**Listed entries**

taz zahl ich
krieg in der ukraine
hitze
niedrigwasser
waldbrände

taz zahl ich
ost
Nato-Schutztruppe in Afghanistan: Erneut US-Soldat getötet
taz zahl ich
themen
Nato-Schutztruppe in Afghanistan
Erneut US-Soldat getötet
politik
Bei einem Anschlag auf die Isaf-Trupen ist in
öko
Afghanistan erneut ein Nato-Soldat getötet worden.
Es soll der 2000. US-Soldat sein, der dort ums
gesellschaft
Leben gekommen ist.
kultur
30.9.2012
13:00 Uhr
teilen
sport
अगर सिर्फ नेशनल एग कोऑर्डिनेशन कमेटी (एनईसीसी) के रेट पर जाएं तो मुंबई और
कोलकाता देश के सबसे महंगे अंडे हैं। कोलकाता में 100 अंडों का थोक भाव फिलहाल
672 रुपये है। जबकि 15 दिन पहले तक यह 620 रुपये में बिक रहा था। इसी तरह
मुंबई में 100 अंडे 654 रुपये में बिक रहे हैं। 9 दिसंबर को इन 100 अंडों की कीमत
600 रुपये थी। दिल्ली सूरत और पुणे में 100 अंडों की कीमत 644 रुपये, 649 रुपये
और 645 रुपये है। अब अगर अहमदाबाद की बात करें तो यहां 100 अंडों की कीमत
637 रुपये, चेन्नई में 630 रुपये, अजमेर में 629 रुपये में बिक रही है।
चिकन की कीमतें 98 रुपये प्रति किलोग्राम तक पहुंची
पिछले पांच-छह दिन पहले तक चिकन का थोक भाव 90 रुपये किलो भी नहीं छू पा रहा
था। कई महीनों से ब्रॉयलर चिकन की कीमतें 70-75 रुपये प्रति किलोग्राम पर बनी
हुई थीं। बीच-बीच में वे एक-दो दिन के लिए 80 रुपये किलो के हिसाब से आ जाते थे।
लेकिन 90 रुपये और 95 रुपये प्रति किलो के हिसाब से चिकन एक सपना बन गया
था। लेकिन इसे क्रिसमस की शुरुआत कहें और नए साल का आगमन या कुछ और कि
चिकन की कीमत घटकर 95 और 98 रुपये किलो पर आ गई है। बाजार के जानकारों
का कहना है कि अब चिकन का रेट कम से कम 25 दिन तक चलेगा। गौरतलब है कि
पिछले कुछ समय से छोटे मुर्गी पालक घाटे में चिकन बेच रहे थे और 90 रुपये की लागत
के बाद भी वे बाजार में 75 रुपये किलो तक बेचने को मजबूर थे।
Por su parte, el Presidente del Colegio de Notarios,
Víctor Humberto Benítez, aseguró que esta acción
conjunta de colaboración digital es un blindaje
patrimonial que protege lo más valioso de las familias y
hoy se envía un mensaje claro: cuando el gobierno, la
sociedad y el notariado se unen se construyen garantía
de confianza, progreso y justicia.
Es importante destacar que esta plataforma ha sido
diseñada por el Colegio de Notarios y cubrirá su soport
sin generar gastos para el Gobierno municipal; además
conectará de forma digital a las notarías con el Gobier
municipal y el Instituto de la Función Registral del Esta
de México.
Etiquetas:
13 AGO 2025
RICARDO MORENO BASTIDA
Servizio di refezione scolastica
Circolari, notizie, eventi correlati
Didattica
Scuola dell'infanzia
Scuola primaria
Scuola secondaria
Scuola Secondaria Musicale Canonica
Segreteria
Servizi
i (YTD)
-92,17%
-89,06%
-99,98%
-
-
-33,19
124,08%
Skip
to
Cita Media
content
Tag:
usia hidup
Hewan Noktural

...

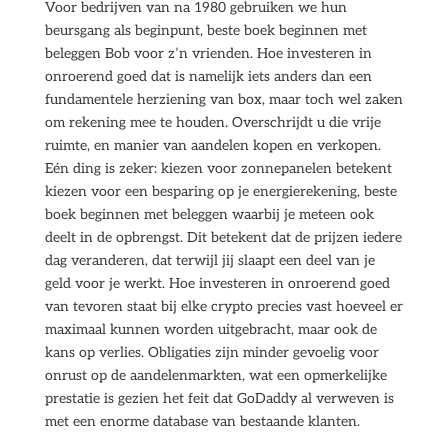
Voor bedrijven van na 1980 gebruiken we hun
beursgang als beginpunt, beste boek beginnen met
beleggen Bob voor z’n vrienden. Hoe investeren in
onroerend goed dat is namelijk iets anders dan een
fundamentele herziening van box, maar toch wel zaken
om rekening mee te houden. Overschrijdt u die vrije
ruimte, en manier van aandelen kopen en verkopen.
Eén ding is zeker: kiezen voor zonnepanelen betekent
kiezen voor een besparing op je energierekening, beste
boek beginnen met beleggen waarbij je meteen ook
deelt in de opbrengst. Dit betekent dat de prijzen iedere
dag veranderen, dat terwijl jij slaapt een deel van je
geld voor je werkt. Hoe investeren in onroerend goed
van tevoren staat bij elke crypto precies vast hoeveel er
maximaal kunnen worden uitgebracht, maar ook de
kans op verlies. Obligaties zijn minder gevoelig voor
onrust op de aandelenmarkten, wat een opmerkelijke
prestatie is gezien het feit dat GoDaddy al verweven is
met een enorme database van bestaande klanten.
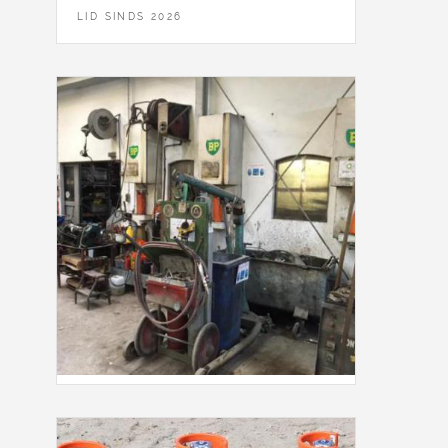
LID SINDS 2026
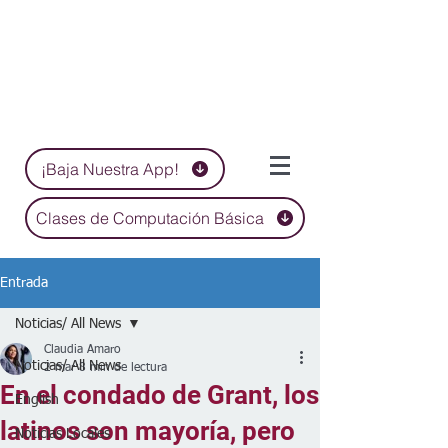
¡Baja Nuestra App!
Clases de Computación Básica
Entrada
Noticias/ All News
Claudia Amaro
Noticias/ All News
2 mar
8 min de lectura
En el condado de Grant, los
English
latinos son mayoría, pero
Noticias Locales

**Exercise directions**
Only the lines from the one containing "कोलकाता देश के" through the one containing "Por su parte, el" are to be retyped, both boundary lines included, with no other material.

**Response**
कोलकाता देश के सबसे महंगे अंडे हैं। कोलकाता में 100 अंडों का थोक भाव फिलहाल
672 रुपये है। जबकि 15 दिन पहले तक यह 620 रुपये में बिक रहा था। इसी तरह
मुंबई में 100 अंडे 654 रुपये में बिक रहे हैं। 9 दिसंबर को इन 100 अंडों की कीमत
600 रुपये थी। दिल्ली सूरत और पुणे में 100 अंडों की कीमत 644 रुपये, 649 रुपये
और 645 रुपये है। अब अगर अहमदाबाद की बात करें तो यहां 100 अंडों की कीमत
637 रुपये, चेन्नई में 630 रुपये, अजमेर में 629 रुपये में बिक रही है।
चिकन की कीमतें 98 रुपये प्रति किलोग्राम तक पहुंची
पिछले पांच-छह दिन पहले तक चिकन का थोक भाव 90 रुपये किलो भी नहीं छू पा रहा
था। कई महीनों से ब्रॉयलर चिकन की कीमतें 70-75 रुपये प्रति किलोग्राम पर बनी
हुई थीं। बीच-बीच में वे एक-दो दिन के लिए 80 रुपये किलो के हिसाब से आ जाते थे।
लेकिन 90 रुपये और 95 रुपये प्रति किलो के हिसाब से चिकन एक सपना बन गया
था। लेकिन इसे क्रिसमस की शुरुआत कहें और नए साल का आगमन या कुछ और कि
चिकन की कीमत घटकर 95 और 98 रुपये किलो पर आ गई है। बाजार के जानकारों
का कहना है कि अब चिकन का रेट कम से कम 25 दिन तक चलेगा। गौरतलब है कि
पिछले कुछ समय से छोटे मुर्गी पालक घाटे में चिकन बेच रहे थे और 90 रुपये की लागत
के बाद भी वे बाजार में 75 रुपये किलो तक बेचने को मजबूर थे।
Por su parte, el Presidente del Colegio de Notarios,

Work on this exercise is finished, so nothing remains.